Ideal placement options include: product pages near the Add to Cart button or in a pop-up modal, in the shopping cart or checkout page or drawers, on the confirmation page post-checkout, and post-purchase campaigns through email and SMS. Pre-purchase placements can help drive conversions from cautious shoppers, in addition to all of the other benefits of the product protection program. These placements also tend to have the highest attachments rates. Meanwhile, post-purchase placements give retailers another opportunity to interact with customers and help serve customers who wanted to add a protection plan but forgot to do so during checkout.
Finally, it’s time to turn to how to best market these offers beyond their placement. Marketing considerations include what language to use in protection plan call-to-actions (CTAs), FAQs, and other content. Here are a few tips for crafting effective - and compliant - language:
- Prioritize clarity: When in doubt, use language that is clear to consumers.

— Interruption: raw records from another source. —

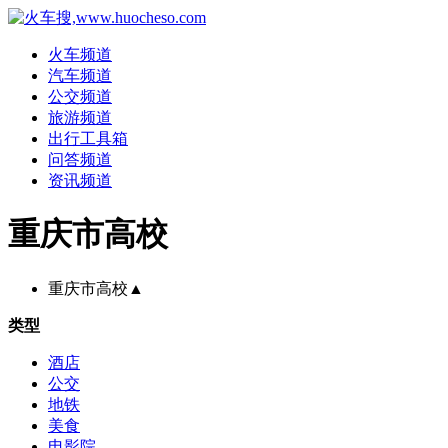
火车频道
汽车频道
公交频道
旅游频道
出行工具箱
问答频道
资讯频道
重庆市高校
重庆市高校
▲
类型
酒店
公交
地铁
美食
电影院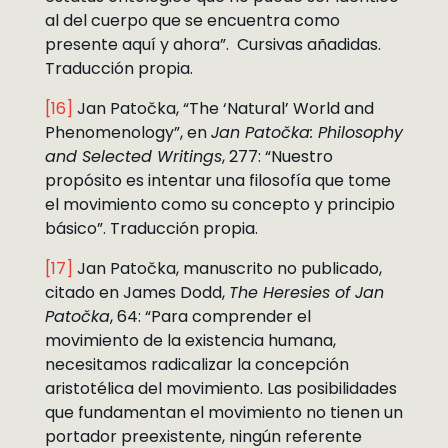
al del cuerpo que se encuentra como
presente aquí y ahora”. Cursivas añadidas.
Traducción propia.
[16]
Jan Patočka, “The ‘Natural’ World and
Phenomenology”, en
Jan Patočka: Philosophy
and Selected Writings
, 277: “Nuestro
propósito es intentar una filosofía que tome
el movimiento como su concepto y principio
básico”. Traducción propia.
[17]
Jan Patočka, manuscrito no publicado,
citado en James Dodd,
The Heresies of Jan
Patočka
, 64: “Para comprender el
movimiento de la existencia humana,
necesitamos radicalizar la concepción
aristotélica del movimiento. Las posibilidades
que fundamentan el movimiento no tienen un
portador preexistente, ningún referente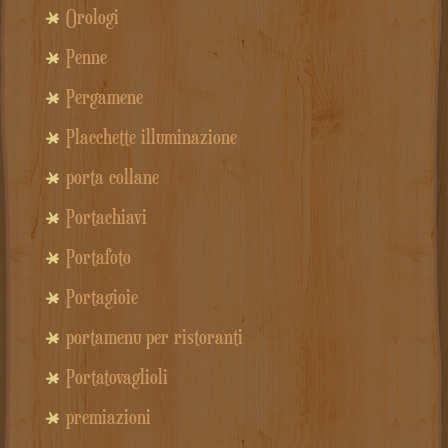
Orologi
Penne
Pergamene
Placchette illuminazione
porta collane
Portachiavi
Portafoto
Portagioie
portamenu per ristoranti
Portatovaglioli
premiazioni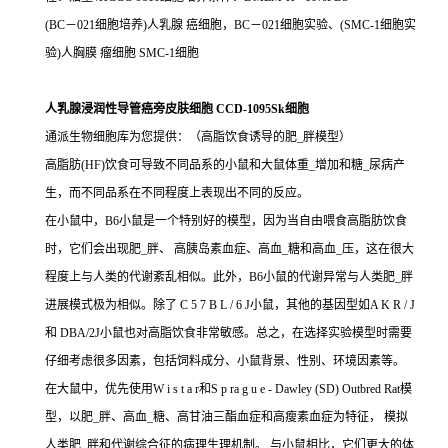
(BC－021细胞培养)人乳腺 癌细胞，BC－021细胞实验、(SMC-1细胞实
验)人胸膜 瘤细胞 SMC-1细胞
人乳腺浸润性导管癌旁皮肤细胞 CCD-1095Sk细胞
通派生物细胞库为您提供：（高脂饮食诱导的肥_胖模型）
高脂肪(HF)饮食可导致不同品系的小鼠和大鼠体重_增加和糖_尿病产
生，而不同品系在不同程度上表现出不同的反应。
在小鼠中，B6小鼠是一个特别好的模型，因为当自由喂食高脂肪饮食
时，它们会出现肥_胖、 高胰岛素血症、高血_糖和高血_压，这在很大
程度上与人类的代谢紊乱相似。此外，B6小鼠的代谢异常与人类肥_胖
进展模式极为相似。除了 C 5 7 B L / 6 J小鼠，其他的基因型如A K R / J
和 DBA/2J小鼠也对高脂饮食非常敏感。总之，在选择实验模型时需要
仔细考虑很多因素，包括饲料成分、小鼠背景、性别、环境因素等。
在大鼠中，优先使用W i s t a r和S p ra g u e - Dawley (SD) Outbred Rat模
型，以肥_胖、高血_糖、高甘油三酯血症和高瘦素血症为特征， 模拟
人类肥_胖和代谢综合征的病理生理机制。 与小鼠相比，它们更大的体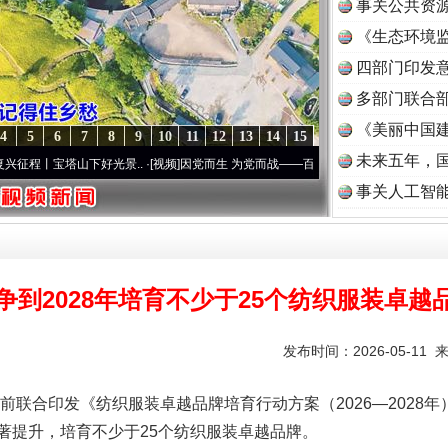
事关公共资
《生态环境监
读
四部门印发
多部门联合部
《美丽中国建
4
5
6
7
8
9
10
11
12
13
14
15
未来五年，
宝塔山下好光景..
·[视频]
因党而生 为党而战——百年“纪”事⑧加强纪律..
·[视频]
牢记初
事关人工智
争到2028年培育不少于25个纺织服装卓越
发布时间：2026-05-11 
印发《纺织服装卓越品牌培育行动方案（2026—2028年）
著提升，培育不少于25个纺织服装卓越品牌。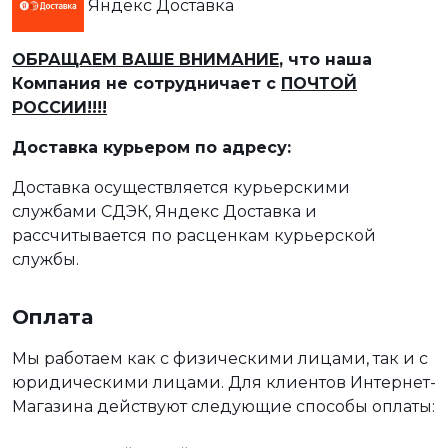
Яндекс Доставка
ОБРАЩАЕМ ВАШЕ ВНИМАНИЕ
, что наша
Компания не сотрудничает с
ПОЧТОЙ
РОССИИ!!!!
Доставка курьером по адресу:
Доставка осуществляется курьерскими
службами СДЭК, Яндекс Доставка и
рассчитывается по расценкам курьерской
службы.
Оплата
Мы работаем как с физическими лицами, так и с
юридическими лицами. Для клиентов Интернет-
Магазина действуют следующие способы оплаты: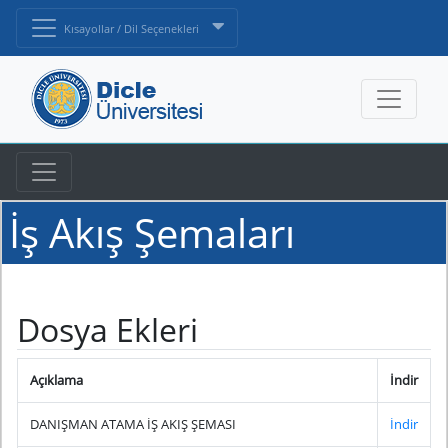
Kısayollar / Dil Seçenekleri
İş Akış Şemaları
Dosya Ekleri
Açıklama
İndir
DANIŞMAN ATAMA İŞ AKIŞ ŞEMASI
İndir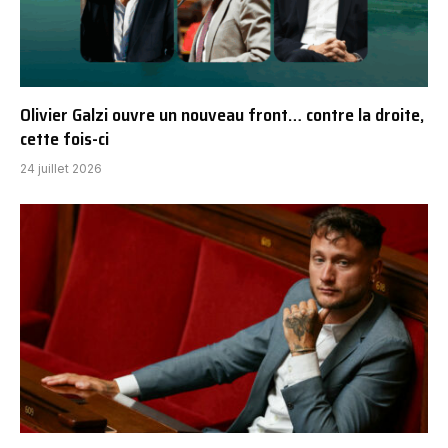
Olivier Galzi ouvre un nouveau front… contre la droite,
cette fois-ci
24 juillet 2026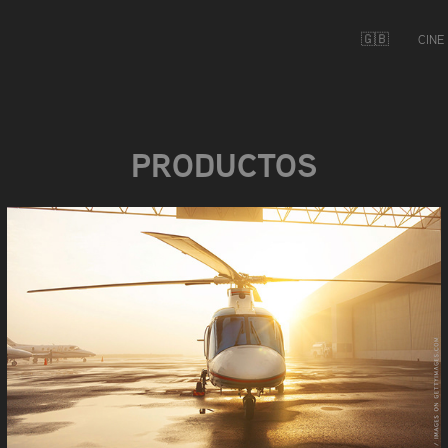
🇬🇧
CINE
PRODUCTOS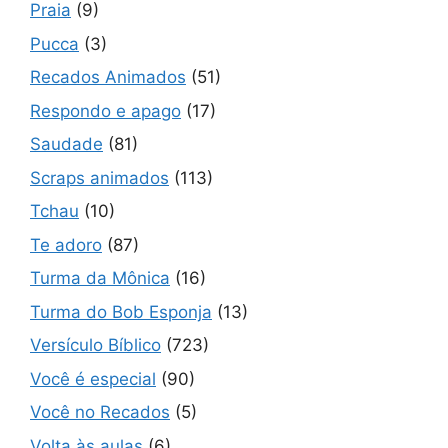
Praia
(9)
Pucca
(3)
Recados Animados
(51)
Respondo e apago
(17)
Saudade
(81)
Scraps animados
(113)
Tchau
(10)
Te adoro
(87)
Turma da Mônica
(16)
Turma do Bob Esponja
(13)
Versículo Bíblico
(723)
Você é especial
(90)
Você no Recados
(5)
Volta às aulas
(6)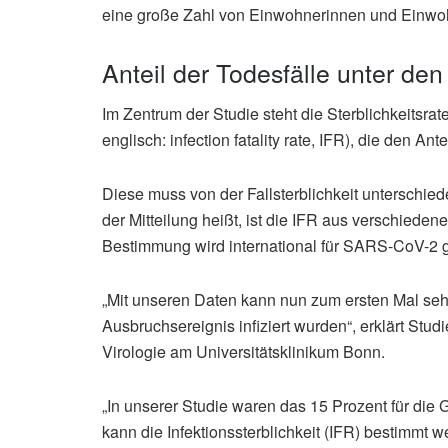
eine große Zahl von Einwohnerinnen und Einwoh
Anteil der Todesfälle unter den 
Im Zentrum der Studie steht die Sterblichkeitsrate
englisch: infection fatality rate, IFR), die den Ant
Diese muss von der Fallsterblichkeit unterschiede
der Mitteilung heißt, ist die IFR aus verschiede
Bestimmung wird international für SARS-CoV-2 g
„Mit unseren Daten kann nun zum ersten Mal seh
Ausbruchsereignis infiziert wurden“, erklärt Studie
Virologie am Universitätsklinikum Bonn.
„In unserer Studie waren das 15 Prozent für die G
kann die Infektionssterblichkeit (IFR) bestimmt 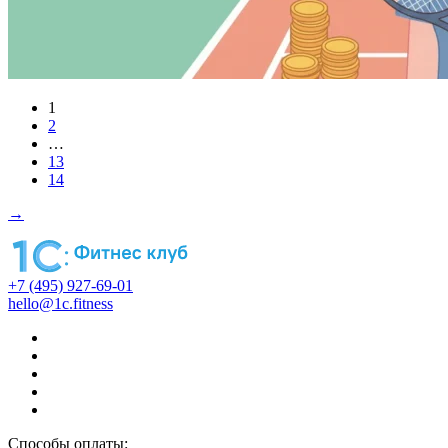
1
2
…
13
14
→
+7 (495) 927-69-01
hello@1c.fitness
Способы оплаты: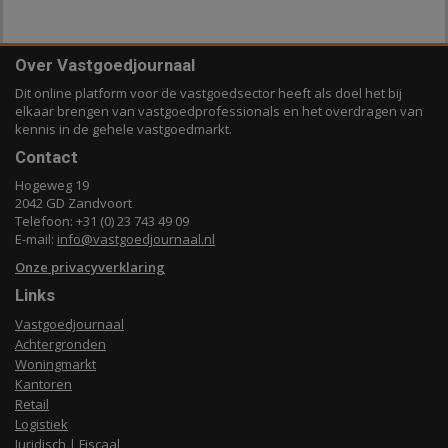
Over Vastgoedjournaal
Dit online platform voor de vastgoedsector heeft als doel het bij
elkaar brengen van vastgoedprofessionals en het overdragen van
kennis in de gehele vastgoedmarkt.
Contact
Hogeweg 19
2042 GD Zandvoort
Telefoon: +31 (0) 23 743 49 09
E-mail:
info@vastgoedjournaal.nl
Onze privacyverklaring
Links
Vastgoedjournaal
Achtergronden
Woningmarkt
Kantoren
Retail
Logistiek
Juridisch | Fiscaal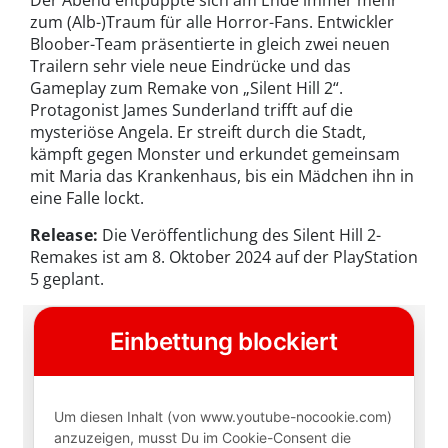
zum (Alb-)Traum für alle Horror-Fans. Entwickler
Bloober-Team präsentierte in gleich zwei neuen
Trailern sehr viele neue Eindrücke und das
Gameplay zum Remake von „Silent Hill 2“.
Protagonist James Sunderland trifft auf die
mysteriöse Angela. Er streift durch die Stadt,
kämpft gegen Monster und erkundet gemeinsam
mit Maria das Krankenhaus, bis ein Mädchen ihn in
eine Falle lockt.
Release:
Die Veröffentlichung des Silent Hill 2-
Remakes ist am 8. Oktober 2024 auf der PlayStation
5 geplant.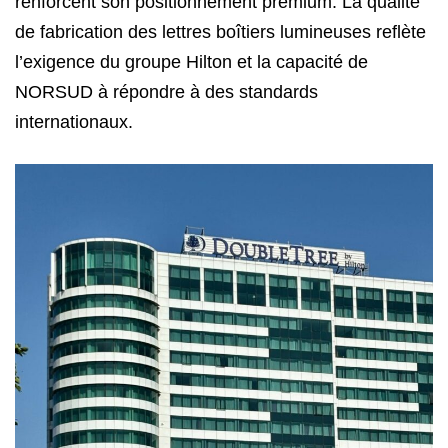
renforcent son positionnement premium. La qualité
de fabrication des lettres boîtiers lumineuses reflète
l’exigence du groupe Hilton et la capacité de
NORSUD à répondre à des standards
internationaux.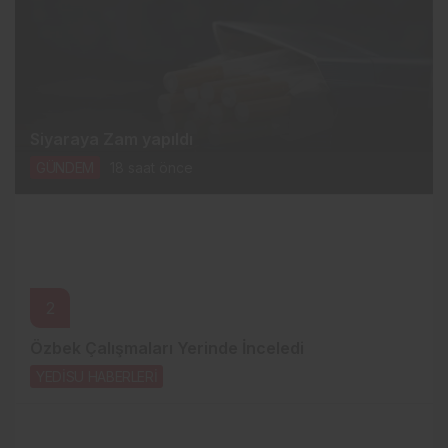
Siyaraya Zam yapıldı
GÜNDEM
18 saat önce
2
Özbek Çalışmaları Yerinde İnceledi
YEDİSU HABERLERİ
20 saat önce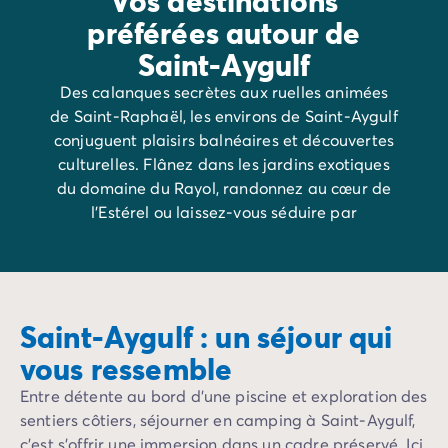
Vos destinations
préférées autour de
Saint-Aygulf
Des calanques secrètes aux ruelles animées
de Saint-Raphaël, les environs de Saint-Aygulf
conjuguent plaisirs balnéaires et découvertes
culturelles. Flânez dans les jardins exotiques
du domaine du Rayol, randonnez au cœur de
l’Estérel ou laissez-vous séduire par
l’ambiance élégante de Port-Grimaud.
Saint-Aygulf : un séjour qui
vous ressemble
Entre détente au bord d’une piscine et exploration des
sentiers côtiers, séjourner en camping à Saint-Aygulf,
c’est s’offrir une immersion dans un cadre préservé. Ici,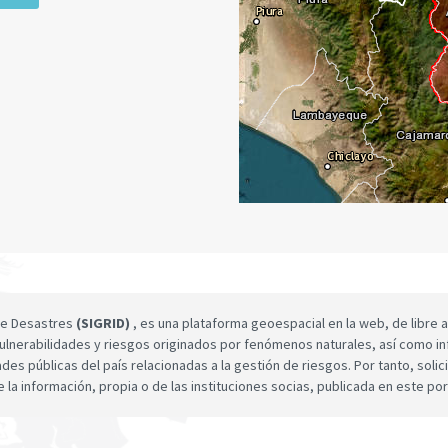
 de Desastres
(SIGRID)
, es una plataforma geoespacial en la web, de libre a
ulnerabilidades y riesgos originados por fenómenos naturales, así como infor
dades públicas del país relacionadas a la gestión de riesgos. Por tanto, sol
e la información, propia o de las instituciones socias, publicada en este por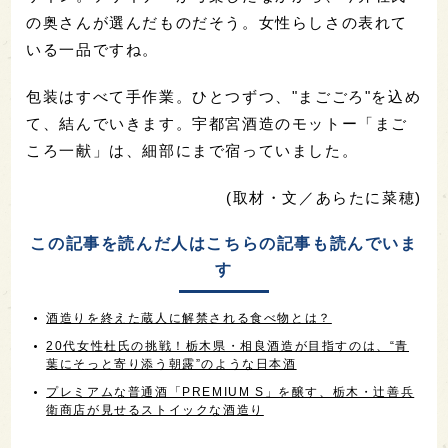
の奥さんが選んだものだそう。女性らしさの表れて
いる一品ですね。
包装はすべて手作業。ひとつずつ、"まごごろ"を込め
て、結んでいきます。宇都宮酒造のモットー「まご
ころ一献」は、細部にまで宿っていました。
(取材・文／あらたに菜穂)
この記事を読んだ人はこちらの記事も読んでいま
す
酒造りを終えた蔵人に解禁される食べ物とは？
20代女性杜氏の挑戦！栃木県・相良酒造が目指すのは、“青
葉にそっと寄り添う朝露”のような日本酒
プレミアムな普通酒「PREMIUM S」を醸す、栃木・辻善兵
衛商店が見せるストイックな酒造り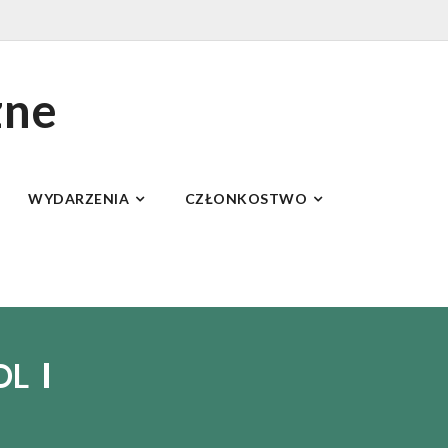
zne
WYDARZENIA
CZŁONKOSTWO
OL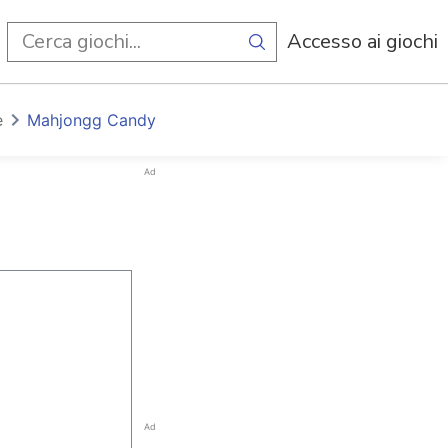
i
Accesso ai giochi
e
Mahjongg Candy
Ad
Ad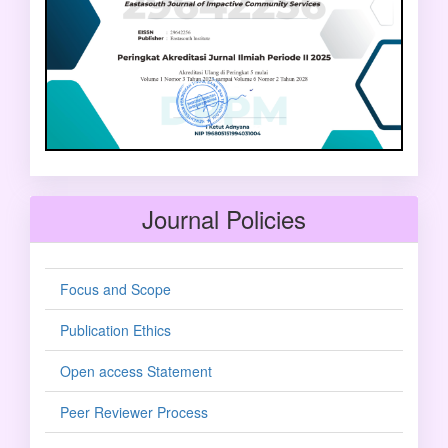
Journal Policies
Focus and Scope
Publication Ethics
Open access Statement
Peer Reviewer Process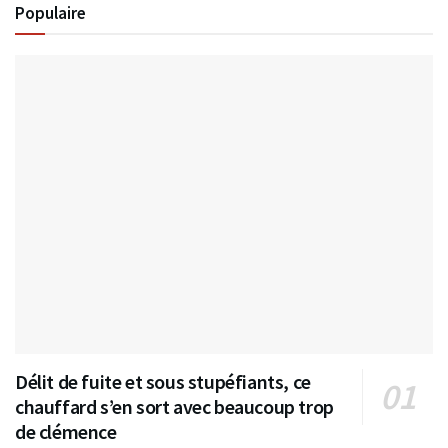
Populaire
Délit de fuite et sous stupéfiants, ce
chauffard s’en sort avec beaucoup trop
de clémence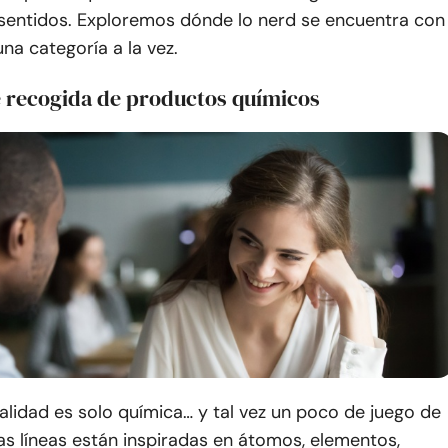
 sentidos. Exploremos dónde lo nerd se encuentra con
na categoría a la vez.
e recogida de productos químicos
alidad es solo química… y tal vez un poco de juego de
as líneas están inspiradas en átomos, elementos,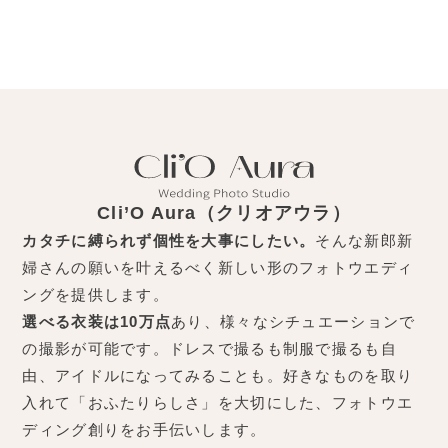
Cli’O Aura（クリオアウラ）
カタチに縛られず個性を大事にしたい。
そんな新郎新
婦さんの願いを叶えるべく新しい形のフォトウエディ
ングを提供します。
選べる衣装は10万点
あり、様々なシチュエーションで
の撮影が可能です。ドレスで撮るも制服で撮るも自
由、アイドルになってみることも。好きなものを取り
入れて「おふたりらしさ」を大切にした、フォトウエ
ディング創りをお手伝いします。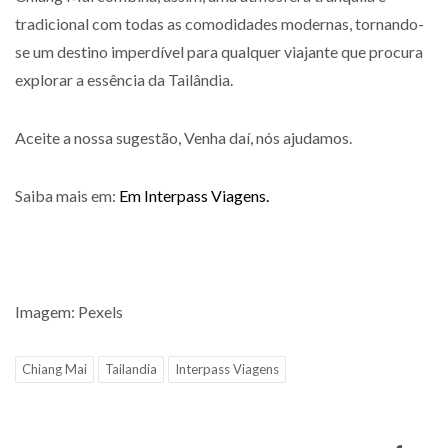
tradicional com todas as comodidades modernas, tornando-
se um destino imperdível para qualquer viajante que procura
explorar a essência da Tailândia.
Aceite a nossa sugestão, Venha daí, nós ajudamos.
Saiba mais em:
Em Interpass Viagens.
Imagem: Pexels
Chiang Mai
Tailandia
Interpass Viagens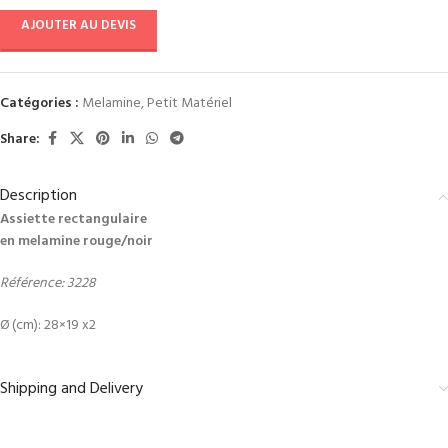
AJOUTER AU DEVIS
Catégories :
Melamine
,
Petit Matériel
Share:
Description
Assiette rectangulaire
en melamine rouge/noir
Référence: 3228
Ø (cm): 28×19 x2
Shipping and Delivery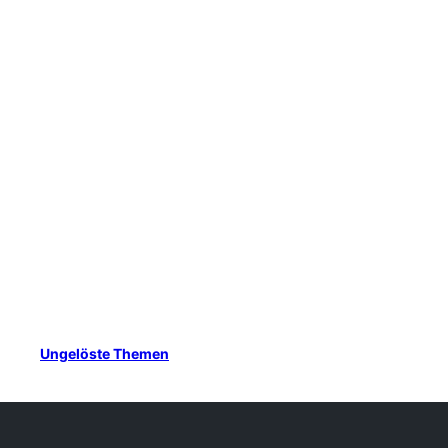
Ungelöste Themen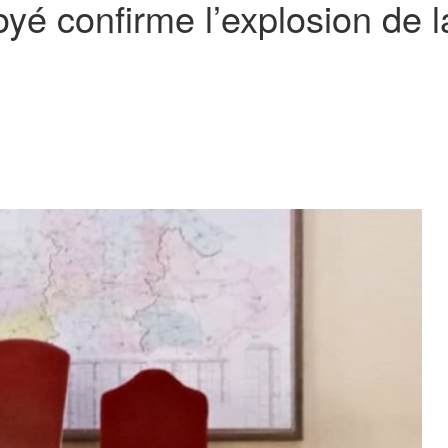
yé confirme l’explosion de la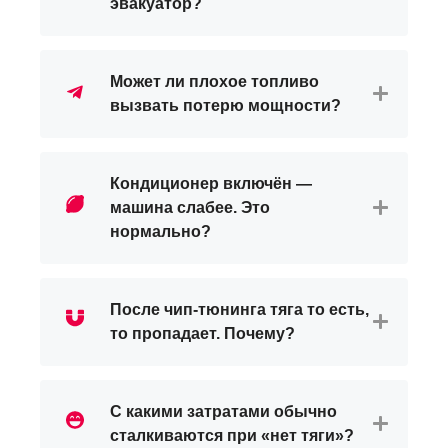
эвакуатор?
Может ли плохое топливо
вызвать потерю мощности?
Кондиционер включён —
машина слабее. Это
нормально?
После чип-тюнинга тяга то есть,
то пропадает. Почему?
С какими затратами обычно
сталкиваются при «нет тяги»?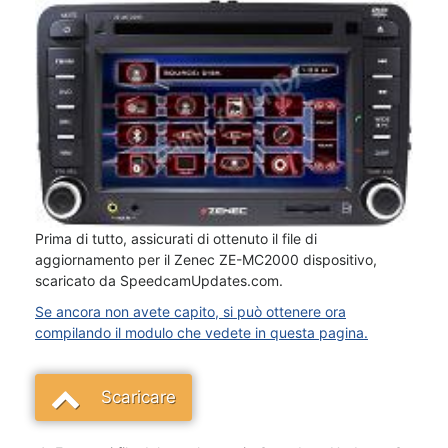
Prima di tutto, assicurati di ottenuto il file di
aggiornamento per il Zenec ZE-MC2000 dispositivo,
scaricato da SpeedcamUpdates.com.
Se ancora non avete capito, si può ottenere ora
compilando il modulo che vedete in questa pagina.
Scaricare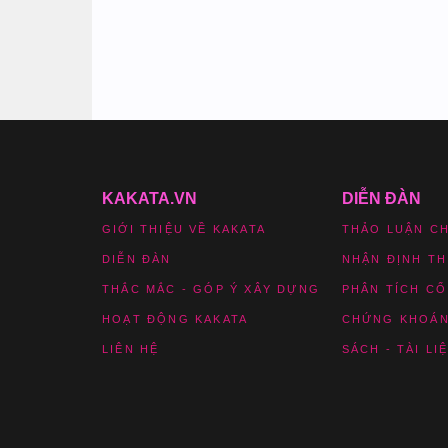
KAKATA.VN
DIỄN ĐÀN
GIỚI THIỆU VỀ KAKATA
THẢO LUẬN C
DIỄN ĐÀN
NHẬN ĐỊNH T
THẮC MẮC - GÓP Ý XÂY DỰNG
PHÂN TÍCH CỔ
HOẠT ĐỘNG KAKATA
CHỨNG KHOÁN
LIÊN HỆ
SÁCH - TÀI LI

For example, “Add accident protection” is much clearer than “Add more coverage”.
- Stay compliant: Work with your product protection partner to figure out which language you can and can’t use to stay compliant with laws around product protection plans.
- Highlight differentiated value: Be sure to surface key benefits included with a product protection purchase, such as great customer service, and explain the difference between these plans and other warranties already included.
- Explain how it works: Customers often want to understand what the experience is if they want to use their extended warranty, so share a bit about what they can expect.
- Talk about coverage: Coverage details are one of the most important factors consumers consider when purchasing a protection plan, so highlight what they get.
- Keep it transparent: Be clear about which company you’re partnering with to deliver these product protection plans, so that if/when a customer needs to use their warranty, they’re not confused about who to work with.
Next Step: Optimization
Remember that, after you launch, there’s a lot of opportunity to optimize each and every aspect of your product protection program! After some initial data collection around the success of your program, think about what you’d like to test in each of the above areas. For example:
- Coverage: If you initially launched with extended coverage that focuses on product defects and malfunctions, try offering a plan that includes accidental coverage.
- Pricing: See how scaling pricing up or down impacts attachment rate, or even try out promotions to offer plans at a dramatically low price in order to improve overall site conversion rate.
- Placements: Try out new placements you didn’t initially launch with to see how many more customers engage. If you started on-site, try out a post-purchase campaign, or if you started with a post-purchase placement only, consider adding the offers on-site.
- Marketing: For each of your placements, try out different wording or styles to see the impact on attachment rates.
An extended warranty program can offer significant revenue growth while serving up valuable protection customers want. With these key factors mapped out and customized to your business goals and customer needs, you’ll be ready to launch your first product protection program.